Task:
Produce as output only the lines below starting at the line with "parkeringsutbildning (100, 1892)" and continuing through the line with "[Gå till mynewsdesk.com] (75, 2497)", each one exactly as written.

Input material:
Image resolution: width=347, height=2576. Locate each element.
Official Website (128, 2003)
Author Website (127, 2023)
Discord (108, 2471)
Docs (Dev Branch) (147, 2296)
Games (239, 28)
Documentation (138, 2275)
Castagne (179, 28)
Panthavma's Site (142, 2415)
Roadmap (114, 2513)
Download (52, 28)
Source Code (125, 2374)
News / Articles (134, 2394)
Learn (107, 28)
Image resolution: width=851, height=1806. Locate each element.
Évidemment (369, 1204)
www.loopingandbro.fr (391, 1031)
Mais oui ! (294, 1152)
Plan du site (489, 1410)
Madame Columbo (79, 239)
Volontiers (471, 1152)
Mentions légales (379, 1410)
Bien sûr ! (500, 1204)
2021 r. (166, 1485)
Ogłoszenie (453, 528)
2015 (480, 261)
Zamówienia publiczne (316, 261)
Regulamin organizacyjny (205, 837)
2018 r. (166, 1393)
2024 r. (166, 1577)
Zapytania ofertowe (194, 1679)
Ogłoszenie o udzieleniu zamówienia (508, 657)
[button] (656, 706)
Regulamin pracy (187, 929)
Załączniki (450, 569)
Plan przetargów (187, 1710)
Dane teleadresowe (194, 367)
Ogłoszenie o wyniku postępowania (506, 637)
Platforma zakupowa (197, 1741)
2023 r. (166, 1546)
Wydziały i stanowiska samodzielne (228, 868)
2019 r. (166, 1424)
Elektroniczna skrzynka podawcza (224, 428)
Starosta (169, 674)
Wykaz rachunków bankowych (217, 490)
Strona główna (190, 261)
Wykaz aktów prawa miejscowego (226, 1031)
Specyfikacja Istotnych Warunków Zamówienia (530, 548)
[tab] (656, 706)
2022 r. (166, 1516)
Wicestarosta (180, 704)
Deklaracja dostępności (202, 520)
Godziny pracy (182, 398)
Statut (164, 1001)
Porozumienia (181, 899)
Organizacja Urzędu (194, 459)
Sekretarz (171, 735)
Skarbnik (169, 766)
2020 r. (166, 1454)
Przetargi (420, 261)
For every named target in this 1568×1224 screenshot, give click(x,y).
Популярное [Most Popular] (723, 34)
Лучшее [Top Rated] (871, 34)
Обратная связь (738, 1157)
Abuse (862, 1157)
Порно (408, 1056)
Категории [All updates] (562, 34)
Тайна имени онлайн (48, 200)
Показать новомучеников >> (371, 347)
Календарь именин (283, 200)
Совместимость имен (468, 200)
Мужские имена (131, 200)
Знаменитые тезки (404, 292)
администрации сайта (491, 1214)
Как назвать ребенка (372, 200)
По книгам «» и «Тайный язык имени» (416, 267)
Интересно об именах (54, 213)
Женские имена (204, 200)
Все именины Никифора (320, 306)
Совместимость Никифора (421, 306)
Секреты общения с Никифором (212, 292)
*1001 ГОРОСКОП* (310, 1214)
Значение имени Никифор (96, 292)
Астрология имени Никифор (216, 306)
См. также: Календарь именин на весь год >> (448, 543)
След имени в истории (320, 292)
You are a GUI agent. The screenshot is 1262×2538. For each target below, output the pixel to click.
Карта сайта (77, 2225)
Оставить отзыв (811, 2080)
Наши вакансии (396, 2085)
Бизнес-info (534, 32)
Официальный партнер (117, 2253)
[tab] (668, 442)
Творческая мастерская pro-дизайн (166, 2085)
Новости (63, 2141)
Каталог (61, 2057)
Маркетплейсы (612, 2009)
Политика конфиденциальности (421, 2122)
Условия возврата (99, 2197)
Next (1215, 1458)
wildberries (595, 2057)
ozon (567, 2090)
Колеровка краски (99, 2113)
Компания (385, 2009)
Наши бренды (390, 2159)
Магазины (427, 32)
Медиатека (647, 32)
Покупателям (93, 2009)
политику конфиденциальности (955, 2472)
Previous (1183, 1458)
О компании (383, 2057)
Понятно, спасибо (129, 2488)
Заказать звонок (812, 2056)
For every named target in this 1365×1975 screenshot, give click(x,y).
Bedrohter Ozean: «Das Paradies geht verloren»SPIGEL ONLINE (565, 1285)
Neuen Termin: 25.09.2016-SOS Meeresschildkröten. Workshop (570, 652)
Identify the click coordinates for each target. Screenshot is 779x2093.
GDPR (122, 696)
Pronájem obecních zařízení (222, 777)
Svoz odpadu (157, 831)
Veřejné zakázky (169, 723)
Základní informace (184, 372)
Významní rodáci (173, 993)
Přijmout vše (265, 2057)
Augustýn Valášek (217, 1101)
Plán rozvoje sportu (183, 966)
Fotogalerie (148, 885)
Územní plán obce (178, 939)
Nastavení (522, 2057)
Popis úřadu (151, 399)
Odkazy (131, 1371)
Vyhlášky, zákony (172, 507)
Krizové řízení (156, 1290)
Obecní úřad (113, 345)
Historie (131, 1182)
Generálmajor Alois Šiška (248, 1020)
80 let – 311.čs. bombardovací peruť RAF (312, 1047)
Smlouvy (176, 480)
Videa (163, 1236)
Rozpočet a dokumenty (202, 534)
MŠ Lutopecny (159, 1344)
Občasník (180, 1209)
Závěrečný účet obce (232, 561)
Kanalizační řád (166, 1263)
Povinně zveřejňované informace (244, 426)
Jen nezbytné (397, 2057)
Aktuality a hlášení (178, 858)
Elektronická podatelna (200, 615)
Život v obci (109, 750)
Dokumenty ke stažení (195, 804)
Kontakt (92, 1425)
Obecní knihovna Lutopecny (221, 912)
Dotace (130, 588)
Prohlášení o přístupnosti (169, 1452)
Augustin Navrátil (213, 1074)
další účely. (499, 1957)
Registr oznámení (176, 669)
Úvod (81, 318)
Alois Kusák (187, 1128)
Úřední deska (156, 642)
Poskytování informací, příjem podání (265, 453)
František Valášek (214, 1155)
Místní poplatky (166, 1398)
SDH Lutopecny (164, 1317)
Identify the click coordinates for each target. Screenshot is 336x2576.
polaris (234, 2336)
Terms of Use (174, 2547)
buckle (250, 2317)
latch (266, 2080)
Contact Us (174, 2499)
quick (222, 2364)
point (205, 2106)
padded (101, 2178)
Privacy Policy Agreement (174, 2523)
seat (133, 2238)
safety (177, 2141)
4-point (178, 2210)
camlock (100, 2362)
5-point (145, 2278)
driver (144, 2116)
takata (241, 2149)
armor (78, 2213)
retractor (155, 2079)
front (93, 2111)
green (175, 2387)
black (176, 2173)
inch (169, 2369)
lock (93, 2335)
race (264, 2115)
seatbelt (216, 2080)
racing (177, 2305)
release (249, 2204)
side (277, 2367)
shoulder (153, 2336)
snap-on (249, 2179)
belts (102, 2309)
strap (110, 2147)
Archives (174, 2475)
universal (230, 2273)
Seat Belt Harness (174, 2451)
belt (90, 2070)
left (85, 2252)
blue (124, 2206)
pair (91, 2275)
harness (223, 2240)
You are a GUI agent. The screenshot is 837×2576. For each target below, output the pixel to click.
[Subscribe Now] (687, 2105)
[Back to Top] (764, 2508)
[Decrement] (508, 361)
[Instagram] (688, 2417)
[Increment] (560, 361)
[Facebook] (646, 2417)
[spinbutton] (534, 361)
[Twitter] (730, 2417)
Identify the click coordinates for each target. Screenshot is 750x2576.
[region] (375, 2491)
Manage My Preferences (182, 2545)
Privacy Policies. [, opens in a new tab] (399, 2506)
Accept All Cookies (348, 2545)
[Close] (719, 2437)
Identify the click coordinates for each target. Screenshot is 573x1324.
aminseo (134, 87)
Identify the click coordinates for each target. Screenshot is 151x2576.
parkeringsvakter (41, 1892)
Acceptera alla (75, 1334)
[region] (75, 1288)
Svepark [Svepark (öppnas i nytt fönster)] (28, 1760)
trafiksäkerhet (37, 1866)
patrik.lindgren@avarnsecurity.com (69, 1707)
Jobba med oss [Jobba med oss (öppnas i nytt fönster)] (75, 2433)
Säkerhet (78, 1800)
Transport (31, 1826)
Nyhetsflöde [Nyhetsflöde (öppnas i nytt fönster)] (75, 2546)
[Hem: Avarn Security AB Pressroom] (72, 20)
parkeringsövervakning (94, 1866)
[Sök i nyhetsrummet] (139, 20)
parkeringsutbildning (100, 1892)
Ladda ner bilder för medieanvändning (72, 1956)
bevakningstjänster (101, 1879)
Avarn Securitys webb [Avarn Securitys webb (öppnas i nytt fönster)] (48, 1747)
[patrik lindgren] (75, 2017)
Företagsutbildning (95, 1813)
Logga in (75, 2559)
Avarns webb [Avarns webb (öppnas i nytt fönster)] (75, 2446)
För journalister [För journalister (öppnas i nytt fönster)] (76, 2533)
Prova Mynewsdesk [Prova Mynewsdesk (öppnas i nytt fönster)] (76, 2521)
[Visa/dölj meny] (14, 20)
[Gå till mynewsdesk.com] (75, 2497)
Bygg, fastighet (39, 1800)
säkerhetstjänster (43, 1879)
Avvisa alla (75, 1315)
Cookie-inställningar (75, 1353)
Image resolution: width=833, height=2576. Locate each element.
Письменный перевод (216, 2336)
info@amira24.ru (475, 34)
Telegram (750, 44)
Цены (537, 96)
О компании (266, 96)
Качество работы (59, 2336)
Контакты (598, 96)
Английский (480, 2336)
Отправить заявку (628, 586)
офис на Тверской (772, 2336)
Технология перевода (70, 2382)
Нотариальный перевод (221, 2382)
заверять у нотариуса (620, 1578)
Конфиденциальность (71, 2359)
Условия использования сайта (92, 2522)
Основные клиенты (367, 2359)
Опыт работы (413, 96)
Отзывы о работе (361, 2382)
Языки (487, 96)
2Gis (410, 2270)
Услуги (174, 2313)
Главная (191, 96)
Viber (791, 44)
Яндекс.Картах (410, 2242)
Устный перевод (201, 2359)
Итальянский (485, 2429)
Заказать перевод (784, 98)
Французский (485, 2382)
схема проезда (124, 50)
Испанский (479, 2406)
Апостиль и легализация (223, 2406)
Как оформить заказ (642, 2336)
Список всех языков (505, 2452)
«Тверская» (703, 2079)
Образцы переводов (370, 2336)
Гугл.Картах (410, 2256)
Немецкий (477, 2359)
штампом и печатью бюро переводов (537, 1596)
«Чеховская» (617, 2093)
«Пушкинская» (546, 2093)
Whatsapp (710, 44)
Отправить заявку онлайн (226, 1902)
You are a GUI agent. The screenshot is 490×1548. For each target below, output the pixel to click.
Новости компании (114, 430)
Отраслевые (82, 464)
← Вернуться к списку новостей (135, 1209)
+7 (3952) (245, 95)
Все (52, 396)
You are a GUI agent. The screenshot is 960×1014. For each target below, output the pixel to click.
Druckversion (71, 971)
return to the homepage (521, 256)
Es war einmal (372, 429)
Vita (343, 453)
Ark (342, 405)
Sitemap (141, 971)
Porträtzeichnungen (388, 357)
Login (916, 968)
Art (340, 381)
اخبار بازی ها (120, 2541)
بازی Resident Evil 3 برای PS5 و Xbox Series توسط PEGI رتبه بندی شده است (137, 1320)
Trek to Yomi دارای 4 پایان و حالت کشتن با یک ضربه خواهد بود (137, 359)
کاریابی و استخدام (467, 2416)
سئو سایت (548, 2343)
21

Written answer:
parkeringsutbildning (100, 1892)
Ladda ner bilder för medieanvändning (72, 1956)
bevakningstjänster (101, 1879)
Avarn Securitys webb [Avarn Securitys webb (öppnas i nytt fönster)] (48, 1747)
[patrik lindgren] (75, 2017)
Företagsutbildning (95, 1813)
Logga in (75, 2559)
Avarns webb [Avarns webb (öppnas i nytt fönster)] (75, 2446)
För journalister [För journalister (öppnas i nytt fönster)] (76, 2533)
Prova Mynewsdesk [Prova Mynewsdesk (öppnas i nytt fönster)] (76, 2521)
[Visa/dölj meny] (14, 20)
[Gå till mynewsdesk.com] (75, 2497)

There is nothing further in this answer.